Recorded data
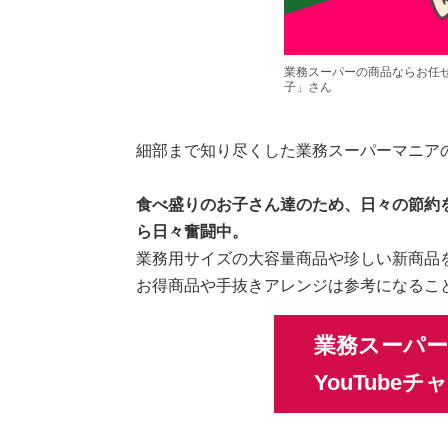
業務スーパーの商品ならお任せ
子」さん
細部まで知り尽くした業務スーパーマニア
食べ盛りのお子さん達のため、日々の節約
ら日々奮闘中。
業務用サイズの大容量商品や珍しい新商品
お得商品や手抜きアレンジは参考になるこ
業務スーパ
YouTube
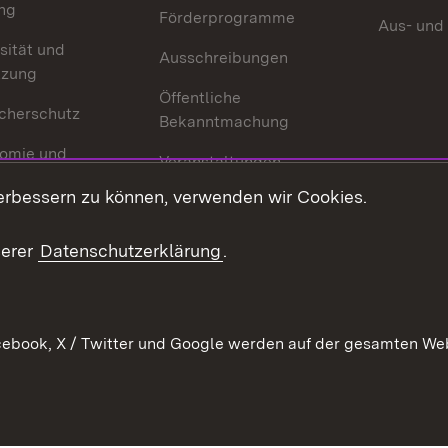
ng
Förderprogramme
Aus- und
sität und
Ausschreibungen
tzung
Öffentliche
cherschutz
Bekanntmachung
omie und
Veranstaltungen
ion
erbessern zu können, verwenden wir Cookies.
Mediathek
Publikationen
serer
Datenschutzerklärung
.
Kontakt
ebook, X / Twitter und Google werden auf der gesamten Webs
Kontakt
Datenschutz
Erklärung zur Barrierefreiheit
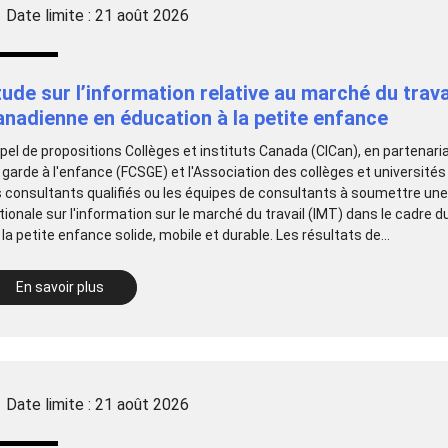
Date limite : 21 août 2026
tude sur l’information relative au marché du trav
anadienne en éducation à la petite enfance
pel de propositions Collèges et instituts Canada (CICan), en partenar
 garde à l'enfance (FCSGE) et l'Association des collèges et université
s consultants qualifiés ou les équipes de consultants à soumettre une 
tionale sur l'information sur le marché du travail (IMT) dans le cadre 
 la petite enfance solide, mobile et durable. Les résultats de...
En savoir plus
Date limite : 21 août 2026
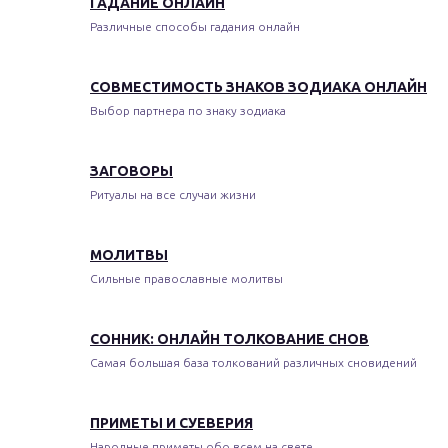
ГАДАНИЕ ОНЛАЙН
Различные способы гадания онлайн
СОВМЕСТИМОСТЬ ЗНАКОВ ЗОДИАКА ОНЛАЙН
Выбор партнера по знаку зодиака
ЗАГОВОРЫ
Ритуалы на все случаи жизни
МОЛИТВЫ
Сильные православные молитвы
СОННИК: ОНЛАЙН ТОЛКОВАНИЕ СНОВ
Самая большая база толкований различных сновидений
ПРИМЕТЫ И СУЕВЕРИЯ
Народные приметы обо всем на свете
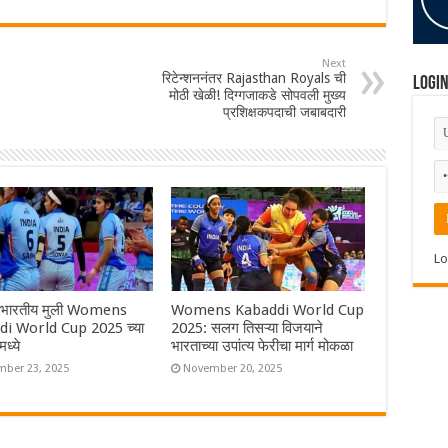
Next
रिटेन्शननंतर Rajasthan Royals ची
Logi
मोठी खेळी! दिग्गजाकडे सोपवली मुख्य
प्रशिक्षकपदाची जबाबदारी
Lo
 भारतीय मुली Womens
Womens Kabaddi World Cup
i World Cup 2025 च्या
2025: सलग तिसऱ्या विजयाने
ध्ये
भारताच्या उपांत्य फेरीचा मार्ग मोकळा
ber 23, 2025
November 20, 2025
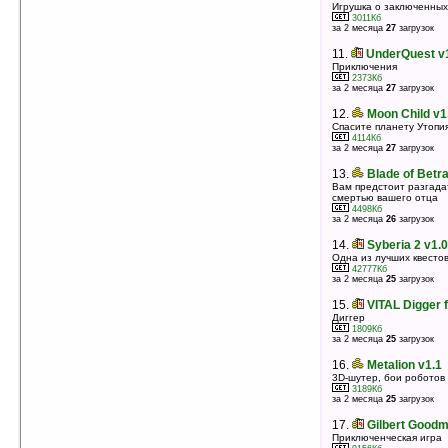
10.
Broken Sword for Windows Mobile 5
Игрушка о заключенных
3011Кб
v1.00
за 2 месяца
27
загрузок
Захватывающий квест
15323Кб
11.
UnderQuest v
оценка 4.5
/ 29 чел.
Приключения
2373Кб
11.
Ancient Evil v1.0
за 2 месяца
27
загрузок
Приключения
38569Кб
12.
Moon Child v1
оценка 4.5
/ 12 чел.
Спасите планету Утопи
4114Кб
12.
Blade of Betrayal v1.1 (ARM/XScale)
за 2 месяца
27
загрузок
Вам предстоит разгадать тайну смерти вашего
отца
13.
Blade of Betra
4478Кб
Вам предстоит разгада
оценка 4.5
/ 8 чел.
смертью вашего отца
4498Кб
13.
Infestation v1.2
за 2 месяца
26
загрузок
Вырвитесь из окружения инопланетян
6063Кб
14.
Syberia 2 v1.
оценка 4.5
/ 7 чел.
Одна из лучших квесто
42777Кб
14.
Kungfu Fighting v1.0 (Pocket PC)
за 2 месяца
25
загрузок
Бои Кунг Фу
5478Кб
15.
VITAL Digger 
оценка 4.5
/ 4 чел.
Диггер
1809Кб
15.
Return to Mysterious Island v1.2
за 2 месяца
25
загрузок
Возвращение на таинственный остров
18304Кб
16.
Metalion v1.1
оценка 4.4
/ 119 чел.
3D-шутер, бои роботов
3189Кб
16.
Myst v2.11
за 2 месяца
25
загрузок
Версия известной игры Myst для КПК
6140Кб
17.
Gilbert Goodm
оценка 4.4
/ 22 чел.
Приключенческая игра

■ **What you will do**
Set down every record exactly as written, but drop the pictures.

■ **Result**
業務スーパーの商品ならお任せ
子」さん
細部まで知り尽くした業務スーパーマニア
食べ盛りのお子さん達のため、日々の節約
ら日々奮闘中。
業務用サイズの大容量商品や珍しい新商品
お得商品や手抜きアレンジは参考になるこ
業務スーパ
YouTube
ng
Förderprogramme
Aus- und
sität und
Ausschreibungen
tzung
Öffentliche
cherschutz
Bekanntmachung
omie und
Veranstaltungen
ion
erbessern zu können, verwenden wir Cookies.
Mediathek
Publikationen
serer
Datenschutzerklärung
.
Kontakt
ebook, X / Twitter und Google werden auf der gesamten Webs
Kontakt
Datenschutz
Erklärung zur Barrierefreiheit
Date limite : 21 août 2026
tude sur l’information relative au marché du trav
anadienne en éducation à la petite enfance
pel de propositions Collèges et instituts Canada (CICan), en partenar
 garde à l'enfance (FCSGE) et l'Association des collèges et université
s consultants qualifiés ou les équipes de consultants à soumettre une 
tionale sur l'information sur le marché du travail (IMT) dans le cadre 
 la petite enfance solide, mobile et durable. Les résultats de...
En savoir plus
Date limite : 21 août 2026
ГАДАНИЕ ОНЛАЙН
Различные способы гадания онлайн
СОВМЕСТИМОСТЬ ЗНАКОВ ЗОДИАКА ОНЛАЙН
Выбор партнера по знаку зодиака
ЗАГОВОРЫ
Ритуалы на все случаи жизни
МОЛИТВЫ
Сильные православные молитвы
СОННИК: ОНЛАЙН ТОЛКОВАНИЕ СНОВ
Самая большая база толкований различных сновидений
ПРИМЕТЫ И СУЕВЕРИЯ
Народные приметы обо всем на свете
Next
रिटेन्शननंतर Rajasthan Royals ची
Logi
मोठी खेळी! दिग्गजाकडे सोपवली मुख्य
प्रशिक्षकपदाची जबाबदारी
Lo
 भारतीय मुली Womens
Womens Kabaddi World Cup
i World Cup 2025 च्या
2025: सलग तिसऱ्या विजयाने
ध्ये
भारताच्या उपांत्य फेरीचा मार्ग मोकळा
ber 23, 2025
November 20, 2025
10.
Broken Sword for Windows Mobile 5
Игрушка о заключенных
3011Кб
v1.00
за 2 месяца
27
загрузок
Захватывающий квест
15323Кб
11.
UnderQuest v
оценка 4.5
/ 29 чел.
Приключения
2373Кб
11.
Ancient Evil v1.0
за 2 месяца
27
загрузок
Приключения
38569Кб
12.
Moon Child v1
оценка 4.5
/ 12 чел.
Спасите планету Утопи
4114Кб
12.
Blade of Betrayal v1.1 (ARM/XScale)
за 2 месяца
27
загрузок
Вам предстоит разгадать тайну смерти вашего
отца
13.
Blade of Betra
4478Кб
Вам предстоит разгада
оценка 4.5
/ 8 чел.
смертью вашего отца
4498Кб
13.
Infestation v1.2
за 2 месяца
26
загрузок
Вырвитесь из окружения инопланетян
6063Кб
14.
Syberia 2 v1.
оценка 4.5
/ 7 чел.
Одна из лучших квесто
42777Кб
14.
Kungfu Fighting v1.0 (Pocket PC)
за 2 месяца
25
загрузок
Бои Кунг Фу
5478Кб
15.
VITAL Digger 
оценка 4.5
/ 4 чел.
Диггер
1809Кб
15.
Return to Mysterious Island v1.2
за 2 месяца
25
загрузок
Возвращение на таинственный остров
18304Кб
16.
Metalion v1.1
оценка 4.4
/ 119 чел.
3D-шутер, бои роботов
3189Кб
16.
Myst v2.11
за 2 месяца
25
загрузок
Версия известной игры Myst для КПК
6140Кб
17.
Gilbert Goodm
оценка 4.4
/ 22 чел.
Приключенческая игра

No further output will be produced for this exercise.